Problem statement | Give back the line that contains "Penyu, MD Beaufort, MD Papar dan MD S" and every following line, exactly as they appear, through the end of the data.

Information shown |
★ ★ ★ ★ ★ ★ ★

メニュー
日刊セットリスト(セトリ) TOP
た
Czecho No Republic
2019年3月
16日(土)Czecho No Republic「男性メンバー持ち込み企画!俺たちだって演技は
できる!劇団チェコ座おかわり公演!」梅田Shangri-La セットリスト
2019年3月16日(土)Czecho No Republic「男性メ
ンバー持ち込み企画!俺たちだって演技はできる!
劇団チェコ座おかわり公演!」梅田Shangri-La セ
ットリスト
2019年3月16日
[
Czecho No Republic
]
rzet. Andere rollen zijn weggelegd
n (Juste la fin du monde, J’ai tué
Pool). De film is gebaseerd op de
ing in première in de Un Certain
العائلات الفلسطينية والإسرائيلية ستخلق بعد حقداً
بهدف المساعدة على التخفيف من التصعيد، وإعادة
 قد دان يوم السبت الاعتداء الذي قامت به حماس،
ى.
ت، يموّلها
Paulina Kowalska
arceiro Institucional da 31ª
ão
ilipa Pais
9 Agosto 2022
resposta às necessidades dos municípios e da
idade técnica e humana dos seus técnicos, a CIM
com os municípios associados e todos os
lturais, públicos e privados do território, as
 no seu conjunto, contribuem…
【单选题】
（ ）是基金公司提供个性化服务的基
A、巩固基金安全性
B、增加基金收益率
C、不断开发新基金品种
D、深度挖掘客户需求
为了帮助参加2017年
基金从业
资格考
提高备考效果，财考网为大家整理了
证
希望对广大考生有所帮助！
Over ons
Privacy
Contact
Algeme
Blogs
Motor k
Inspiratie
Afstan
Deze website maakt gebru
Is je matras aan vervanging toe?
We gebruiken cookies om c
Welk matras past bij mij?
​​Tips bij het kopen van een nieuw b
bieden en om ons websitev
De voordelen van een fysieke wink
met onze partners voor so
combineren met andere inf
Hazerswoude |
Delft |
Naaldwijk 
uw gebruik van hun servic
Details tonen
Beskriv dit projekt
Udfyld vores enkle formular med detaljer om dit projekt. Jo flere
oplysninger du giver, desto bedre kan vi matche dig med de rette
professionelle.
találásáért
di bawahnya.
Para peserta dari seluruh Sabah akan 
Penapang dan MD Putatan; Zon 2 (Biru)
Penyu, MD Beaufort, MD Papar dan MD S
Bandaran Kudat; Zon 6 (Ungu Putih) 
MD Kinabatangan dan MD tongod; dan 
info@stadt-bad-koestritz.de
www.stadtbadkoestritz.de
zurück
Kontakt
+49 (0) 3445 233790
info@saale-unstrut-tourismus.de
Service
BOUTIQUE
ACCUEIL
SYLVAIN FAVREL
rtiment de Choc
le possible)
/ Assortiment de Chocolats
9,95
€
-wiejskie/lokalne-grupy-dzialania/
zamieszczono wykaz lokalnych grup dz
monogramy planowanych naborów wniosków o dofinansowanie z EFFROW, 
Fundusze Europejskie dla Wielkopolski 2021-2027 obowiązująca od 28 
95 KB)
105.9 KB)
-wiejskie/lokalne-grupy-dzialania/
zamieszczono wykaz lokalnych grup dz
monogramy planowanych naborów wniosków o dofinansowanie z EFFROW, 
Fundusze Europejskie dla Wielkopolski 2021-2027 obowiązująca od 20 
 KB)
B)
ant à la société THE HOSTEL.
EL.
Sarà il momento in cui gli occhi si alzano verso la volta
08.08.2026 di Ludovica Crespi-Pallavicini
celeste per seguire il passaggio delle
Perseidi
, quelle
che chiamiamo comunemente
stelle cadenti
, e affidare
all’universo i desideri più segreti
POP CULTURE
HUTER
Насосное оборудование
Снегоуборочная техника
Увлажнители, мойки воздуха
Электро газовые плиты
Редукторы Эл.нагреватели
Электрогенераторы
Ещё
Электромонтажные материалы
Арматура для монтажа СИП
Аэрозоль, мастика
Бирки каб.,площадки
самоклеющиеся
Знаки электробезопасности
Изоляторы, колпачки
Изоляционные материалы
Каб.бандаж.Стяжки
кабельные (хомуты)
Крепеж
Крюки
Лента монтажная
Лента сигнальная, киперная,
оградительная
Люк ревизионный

★ ★ ★ ★ ★ ★ ★

Answer for the task |
Penyu, MD Beaufort, MD Papar dan MD S
Bandaran Kudat; Zon 6 (Ungu Putih) 
MD Kinabatangan dan MD tongod; dan 
info@stadt-bad-koestritz.de
www.stadtbadkoestritz.de
zurück
Kontakt
+49 (0) 3445 233790
info@saale-unstrut-tourismus.de
Service
BOUTIQUE
ACCUEIL
SYLVAIN FAVREL
rtiment de Choc
le possible)
/ Assortiment de Chocolats
9,95
€
-wiejskie/lokalne-grupy-dzialania/
zamieszczono wykaz lokalnych grup dz
monogramy planowanych naborów wniosków o dofinansowanie z EFFROW, 
Fundusze Europejskie dla Wielkopolski 2021-2027 obowiązująca od 28 
95 KB)
105.9 KB)
-wiejskie/lokalne-grupy-dzialania/
zamieszczono wykaz lokalnych grup dz
monogramy planowanych naborów wniosków o dofinansowanie z EFFROW, 
Fundusze Europejskie dla Wielkopolski 2021-2027 obowiązująca od 20 
 KB)
B)
ant à la société THE HOSTEL.
EL.
Sarà il momento in cui gli occhi si alzano verso la volta
08.08.2026 di Ludovica Crespi-Pallavicini
celeste per seguire il passaggio delle
Perseidi
, quelle
che chiamiamo comunemente
stelle cadenti
, e affidare
all’universo i desideri più segreti
POP CULTURE
HUTER
Насосное оборудование
Снегоуборочная техника
Увлажнители, мойки воздуха
Электро газовые плиты
Редукторы Эл.нагреватели
Электрогенераторы
Ещё
Электромонтажные материалы
Арматура для монтажа СИП
Аэрозоль, мастика
Бирки каб.,площадки
самоклеющиеся
Знаки электробезопасности
Изоляторы, колпачки
Изоляционные материалы
Каб.бандаж.Стяжки
кабельные (хомуты)
Крепеж
Крюки
Лента монтажная
Лента сигнальная, киперная,
оградительная
Люк ревизионный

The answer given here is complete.